Shinhan Bank, a unit of South Korea's Shinhan Financial Group, said on Monday it is interested in buying shares in Vietcombank of Vietnam, which plans to go public either this month or in August.
Shinhan, having completed its $7.2 billion acquisition of the country's top credit card firm LG Card in 2006, is among the South Korean banks that have been eyeing Vietnam and other parts of Asia to make up for slow domestic loan growth.
Shinhan has already set up a joint venture with Vietcombank in Vietnam.
"We are interested in the IPO of Vietcombank," said Shinhan Bank spokesman Yoon Yong-jin. "But nothing has been decided in detail."
The Maeil Business Newspaper reported on Monday, without citing a source, that Shinhan was seeking to buy a 4 percent stake in the Vietnamese bank for about $100 million, making it one of the biggest overseas investments by a South Korean bank.
State-run Vietcombank, with assets of $10.7 billion and 68 branches nationwide, accounts for 10.5 percent of the country's market lending and handled 24 percent of its trade payments.
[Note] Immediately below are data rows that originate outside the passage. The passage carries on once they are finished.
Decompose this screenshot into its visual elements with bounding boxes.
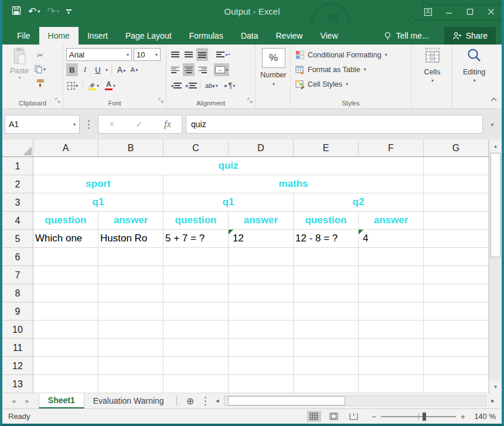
cell-F4[interactable]: answer	[359, 212, 424, 230]
row-header-2[interactable]: 2	[2, 175, 33, 193]
minimize-button[interactable]	[438, 2, 459, 22]
row-header-9[interactable]: 9	[2, 302, 33, 321]
format-painter-button[interactable]	[33, 77, 47, 90]
row-header-11[interactable]: 11	[2, 339, 33, 357]
redo-button[interactable]: ↷▾	[47, 6, 59, 17]
cell-A13[interactable]	[33, 375, 98, 393]
cell-G12[interactable]	[424, 357, 489, 375]
column-header-D[interactable]: D	[229, 139, 294, 156]
horizontal-scrollbar[interactable]: ◄ ►	[213, 393, 497, 408]
select-all-corner[interactable]	[2, 139, 33, 156]
horizontal-scroll-thumb[interactable]	[228, 396, 345, 405]
row-header-8[interactable]: 8	[2, 284, 33, 302]
cell-C8[interactable]	[164, 284, 229, 302]
dropdown-caret[interactable]: ▾	[273, 81, 275, 87]
tab-review[interactable]: Review	[267, 27, 312, 45]
cell-E8[interactable]	[294, 284, 359, 302]
save-icon[interactable]	[12, 6, 21, 18]
cell-A11[interactable]	[33, 339, 98, 357]
underline-button[interactable]: U	[92, 63, 104, 76]
cell-C2[interactable]: maths	[164, 175, 424, 193]
normal-view-button[interactable]	[307, 411, 321, 422]
tab-formulas[interactable]: Formulas	[181, 27, 232, 45]
formula-input[interactable]: quiz	[186, 115, 483, 134]
tell-me-button[interactable]: Tell me...	[383, 31, 429, 40]
scroll-down-icon[interactable]: ▾	[489, 380, 502, 393]
cell-B9[interactable]	[98, 302, 164, 321]
dropdown-caret[interactable]: ▾	[105, 67, 108, 73]
tab-scroll-splitter[interactable]	[205, 400, 206, 402]
column-header-C[interactable]: C	[164, 139, 229, 156]
cell-A5[interactable]: Which one	[33, 230, 98, 248]
dropdown-caret[interactable]: ▾	[43, 67, 46, 72]
column-header-E[interactable]: E	[294, 139, 359, 156]
align-right-button[interactable]	[196, 63, 208, 76]
format-as-table-button[interactable]: Format as Table ▾	[295, 62, 409, 77]
cell-C3[interactable]: q1	[164, 193, 294, 212]
column-header-G[interactable]: G	[424, 139, 489, 156]
cell-E6[interactable]	[294, 248, 359, 266]
cell-C6[interactable]	[164, 248, 229, 266]
scroll-up-icon[interactable]: ▴	[489, 139, 502, 152]
cell-F9[interactable]	[359, 302, 424, 321]
page-layout-view-button[interactable]	[327, 411, 341, 422]
cell-C5[interactable]: 5 + 7 = ?	[164, 230, 229, 248]
row-header-4[interactable]: 4	[2, 212, 33, 230]
zoom-slider-handle[interactable]	[423, 413, 426, 421]
row-header-10[interactable]: 10	[2, 321, 33, 339]
wrap-text-button[interactable]: ↩	[215, 48, 231, 61]
bold-button[interactable]: B	[66, 63, 78, 76]
cell-E13[interactable]	[294, 375, 359, 393]
vertical-scrollbar[interactable]: ▴ ▾	[489, 139, 502, 393]
cell-C11[interactable]	[164, 339, 229, 357]
page-break-preview-button[interactable]	[347, 411, 361, 422]
row-header-1[interactable]: 1	[2, 157, 33, 175]
tab-file[interactable]: File	[8, 27, 39, 45]
share-button[interactable]: Share	[444, 27, 496, 45]
column-header-A[interactable]: A	[33, 139, 98, 156]
cell-G2[interactable]	[424, 175, 489, 193]
cell-E10[interactable]	[294, 321, 359, 339]
cell-A3[interactable]: q1	[33, 193, 164, 212]
tab-view[interactable]: View	[311, 27, 346, 45]
cell-A10[interactable]	[33, 321, 98, 339]
cell-B4[interactable]: answer	[98, 212, 164, 230]
row-header-7[interactable]: 7	[2, 266, 33, 284]
cell-F5[interactable]: 4	[359, 230, 424, 248]
row-header-3[interactable]: 3	[2, 193, 33, 212]
cell-F8[interactable]	[359, 284, 424, 302]
percent-style-button[interactable]: %	[262, 48, 285, 68]
name-box[interactable]: A1 ▾	[5, 115, 80, 134]
cell-D12[interactable]	[229, 357, 294, 375]
row-header-13[interactable]: 13	[2, 375, 33, 393]
increase-indent-button[interactable]: ▸	[185, 79, 196, 92]
clipboard-dialog-launcher[interactable]	[55, 96, 61, 106]
cell-B13[interactable]	[98, 375, 164, 393]
sheet-tab-evaluation-warning[interactable]: Evaluation Warning	[84, 393, 173, 408]
middle-align-button[interactable]	[183, 48, 195, 61]
top-align-button[interactable]	[169, 48, 181, 61]
cell-D9[interactable]	[229, 302, 294, 321]
cell-E7[interactable]	[294, 266, 359, 284]
column-header-F[interactable]: F	[359, 139, 424, 156]
scroll-left-icon[interactable]: ◄	[213, 398, 222, 404]
cell-G3[interactable]	[424, 193, 489, 212]
decrease-indent-button[interactable]: ◂	[169, 79, 181, 92]
cancel-icon[interactable]: ×	[109, 120, 114, 129]
collapse-ribbon-button[interactable]	[491, 93, 497, 104]
cell-styles-button[interactable]: Cell Styles ▾	[295, 77, 409, 91]
zoom-slider[interactable]	[381, 416, 456, 417]
cell-A6[interactable]	[33, 248, 98, 266]
cell-F12[interactable]	[359, 357, 424, 375]
fill-color-button[interactable]: ▾	[87, 79, 100, 92]
cell-A8[interactable]	[33, 284, 98, 302]
cells-button[interactable]	[424, 47, 441, 66]
cell-G7[interactable]	[424, 266, 489, 284]
cell-D13[interactable]	[229, 375, 294, 393]
conditional-formatting-button[interactable]: Conditional Formatting ▾	[295, 47, 409, 62]
cell-B10[interactable]	[98, 321, 164, 339]
borders-button[interactable]: ▾	[66, 79, 79, 92]
maximize-button[interactable]	[459, 2, 481, 22]
vertical-scroll-thumb[interactable]	[491, 153, 500, 257]
dropdown-caret[interactable]: ▾	[431, 78, 434, 83]
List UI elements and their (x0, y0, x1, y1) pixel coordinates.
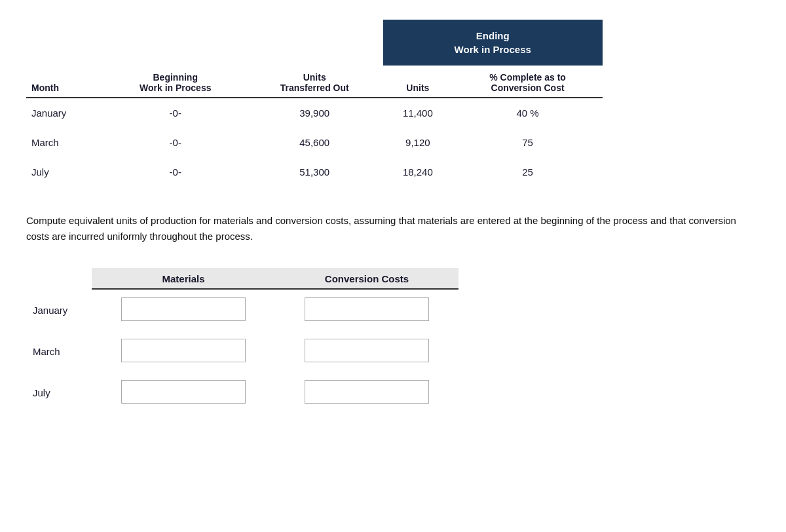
cell-bwip-march: -0- (105, 128, 246, 157)
cell-bwip-july: -0- (105, 157, 246, 187)
table-row: January -0- 39,900 11,400 40 % (26, 98, 603, 128)
col-units: Units (383, 66, 453, 98)
table-row: March -0- 45,600 9,120 75 (26, 128, 603, 157)
cell-month-march: March (26, 128, 105, 157)
conversion-input-january[interactable] (305, 297, 429, 321)
bottom-table-section: Materials Conversion Costs January (26, 268, 458, 413)
col-month: Month (26, 66, 105, 98)
materials-input-march[interactable] (121, 339, 246, 362)
bottom-col-month (26, 268, 92, 289)
cell-month-january: January (26, 98, 105, 128)
cell-conversion-july: 25 (453, 157, 603, 187)
bottom-col-materials: Materials (92, 268, 275, 289)
bottom-col-conversion: Conversion Costs (275, 268, 458, 289)
column-header-row: Month Beginning Work in Process Units Tr… (26, 66, 603, 98)
col-beginning-wip: Beginning Work in Process (105, 66, 246, 98)
bottom-materials-march (92, 331, 275, 372)
bottom-row-january: January (26, 289, 458, 331)
materials-input-january[interactable] (121, 297, 246, 321)
ending-header-row: Ending Work in Process (26, 20, 603, 66)
bottom-month-july: July (26, 372, 92, 413)
cell-conversion-march: 75 (453, 128, 603, 157)
cell-transferred-january: 39,900 (246, 98, 383, 128)
cell-transferred-march: 45,600 (246, 128, 383, 157)
bottom-row-july: July (26, 372, 458, 413)
cell-units-july: 18,240 (383, 157, 453, 187)
bottom-month-january: January (26, 289, 92, 331)
cell-conversion-january: 40 % (453, 98, 603, 128)
bottom-conversion-march (275, 331, 458, 372)
cell-transferred-july: 51,300 (246, 157, 383, 187)
bottom-materials-july (92, 372, 275, 413)
bottom-conversion-july (275, 372, 458, 413)
cell-bwip-january: -0- (105, 98, 246, 128)
top-table: Ending Work in Process Month Beginning W… (26, 20, 603, 187)
bottom-row-march: March (26, 331, 458, 372)
conversion-input-march[interactable] (305, 339, 429, 362)
cell-units-january: 11,400 (383, 98, 453, 128)
ending-wip-header: Ending Work in Process (383, 20, 603, 66)
cell-month-july: July (26, 157, 105, 187)
bottom-materials-january (92, 289, 275, 331)
col-units-transferred: Units Transferred Out (246, 66, 383, 98)
cell-units-march: 9,120 (383, 128, 453, 157)
description-text: Compute equivalent units of production f… (26, 213, 760, 244)
materials-input-july[interactable] (121, 380, 246, 404)
conversion-input-july[interactable] (305, 380, 429, 404)
table-row: July -0- 51,300 18,240 25 (26, 157, 603, 187)
bottom-header-row: Materials Conversion Costs (26, 268, 458, 289)
bottom-conversion-january (275, 289, 458, 331)
col-conversion-cost: % Complete as to Conversion Cost (453, 66, 603, 98)
bottom-month-march: March (26, 331, 92, 372)
top-table-section: Ending Work in Process Month Beginning W… (26, 20, 603, 187)
bottom-table: Materials Conversion Costs January (26, 268, 458, 413)
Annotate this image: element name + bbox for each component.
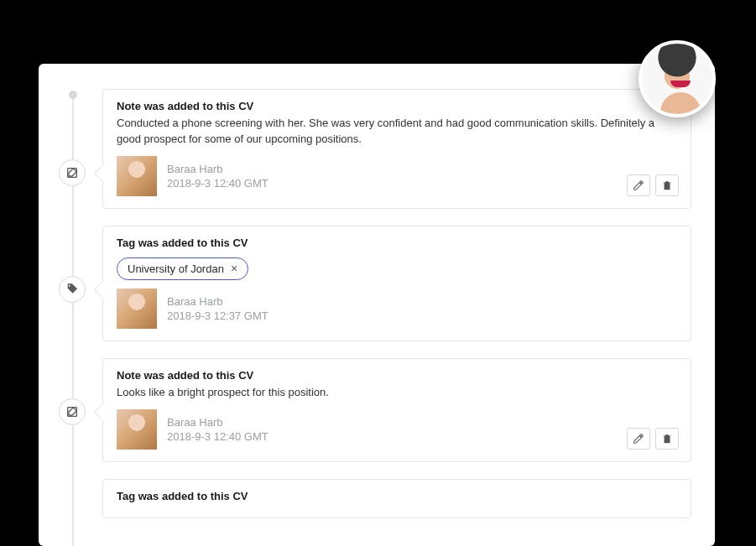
pencil-icon	[633, 179, 644, 191]
trash-icon	[661, 433, 673, 445]
author-avatar	[117, 289, 157, 329]
activity-title: Tag was added to this CV	[117, 237, 677, 249]
author-avatar	[117, 156, 157, 196]
tag-icon	[59, 276, 86, 303]
activity-card: Note was added to this CV Conducted a ph…	[102, 89, 691, 209]
timeline-entry: Note was added to this CV Looks like a b…	[102, 358, 691, 462]
tag-chip[interactable]: University of Jordan ×	[117, 257, 248, 280]
edit-button[interactable]	[627, 428, 650, 450]
activity-actions	[627, 428, 679, 450]
author-row: Baraa Harb 2018-9-3 12:40 GMT	[117, 156, 677, 196]
activity-title: Tag was added to this CV	[117, 490, 677, 502]
edit-square-icon	[59, 398, 86, 425]
candidate-avatar	[639, 40, 716, 117]
activity-timestamp: 2018-9-3 12:40 GMT	[167, 430, 269, 443]
activity-title: Note was added to this CV	[117, 100, 677, 112]
edit-button[interactable]	[627, 174, 650, 196]
activity-card: Tag was added to this CV University of J…	[102, 226, 691, 341]
trash-icon	[661, 179, 673, 191]
edit-square-icon	[59, 159, 86, 186]
delete-button[interactable]	[655, 174, 679, 196]
activity-title: Note was added to this CV	[117, 369, 677, 382]
activity-card: Tag was added to this CV	[102, 479, 691, 518]
timeline-entries: Note was added to this CV Conducted a ph…	[39, 89, 715, 546]
activity-panel: Note was added to this CV Conducted a ph…	[39, 64, 715, 546]
timeline-entry: Tag was added to this CV University of J…	[102, 226, 691, 341]
author-avatar	[117, 409, 157, 450]
author-name: Baraa Harb	[167, 416, 269, 429]
author-row: Baraa Harb 2018-9-3 12:40 GMT	[117, 409, 677, 450]
activity-body: Conducted a phone screening with her. Sh…	[117, 116, 677, 148]
activity-timestamp: 2018-9-3 12:37 GMT	[167, 309, 269, 322]
author-row: Baraa Harb 2018-9-3 12:37 GMT	[117, 289, 677, 329]
activity-body: Looks like a bright prospect for this po…	[117, 385, 677, 401]
pencil-icon	[633, 433, 644, 445]
timeline-entry: Note was added to this CV Conducted a ph…	[102, 89, 691, 209]
author-name: Baraa Harb	[167, 295, 269, 308]
activity-card: Note was added to this CV Looks like a b…	[102, 358, 691, 462]
activity-timestamp: 2018-9-3 12:40 GMT	[167, 177, 269, 190]
tag-label: University of Jordan	[128, 263, 224, 275]
tag-remove-button[interactable]: ×	[231, 263, 237, 274]
timeline-entry: Tag was added to this CV	[102, 479, 691, 518]
activity-actions	[627, 174, 679, 196]
delete-button[interactable]	[655, 428, 679, 450]
author-name: Baraa Harb	[167, 163, 269, 175]
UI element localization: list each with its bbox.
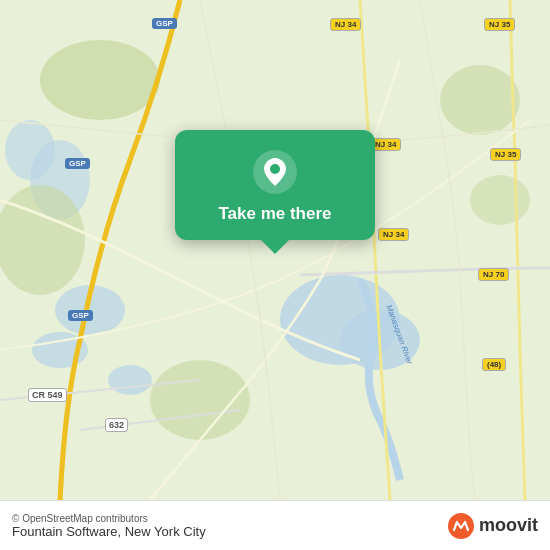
moovit-text: moovit <box>479 515 538 536</box>
moovit-logo: moovit <box>447 512 538 540</box>
bottom-left-info: © OpenStreetMap contributors Fountain So… <box>12 513 206 539</box>
nj35-label-2: NJ 35 <box>490 148 521 161</box>
nj34-label-1: NJ 34 <box>330 18 361 31</box>
bottom-bar: © OpenStreetMap contributors Fountain So… <box>0 500 550 550</box>
svg-point-10 <box>150 360 250 440</box>
location-pin-icon <box>253 150 297 194</box>
take-me-there-button[interactable]: Take me there <box>218 204 331 224</box>
map-container: GSP GSP GSP NJ 34 NJ 34 NJ 34 NJ 35 NJ 3… <box>0 0 550 500</box>
svg-point-15 <box>448 513 474 539</box>
nj35-label-1: NJ 35 <box>484 18 515 31</box>
popup-card: Take me there <box>175 130 375 240</box>
gsp-label-1: GSP <box>152 18 177 29</box>
nj34-label-3: NJ 34 <box>378 228 409 241</box>
svg-point-7 <box>5 120 55 180</box>
gsp-label-2: GSP <box>65 158 90 169</box>
osm-credit: © OpenStreetMap contributors <box>12 513 206 524</box>
svg-point-8 <box>40 40 160 120</box>
gsp-label-3: GSP <box>68 310 93 321</box>
svg-point-5 <box>108 365 152 395</box>
cr549-label: CR 549 <box>28 388 67 402</box>
location-name: Fountain Software, New York City <box>12 524 206 539</box>
r632-label: 632 <box>105 418 128 432</box>
svg-point-12 <box>470 175 530 225</box>
nj48-label: (48) <box>482 358 506 371</box>
moovit-icon <box>447 512 475 540</box>
svg-point-11 <box>440 65 520 135</box>
svg-point-14 <box>270 164 280 174</box>
nj70-label: NJ 70 <box>478 268 509 281</box>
South Korean financial services companies are keen on buying shares in Vietnamese counterparts through their public offerings.
Industrial Bank of Korea is also moving to buy a stake in a leading Vietnamese bank, a senior official told Reuters in May.
Last week, South Korean brokerage Bridge Securities Co. Ltd. said it would buy 20 percent of Vietnam's Hai Phong Securities Co. (HPC) for $13 million.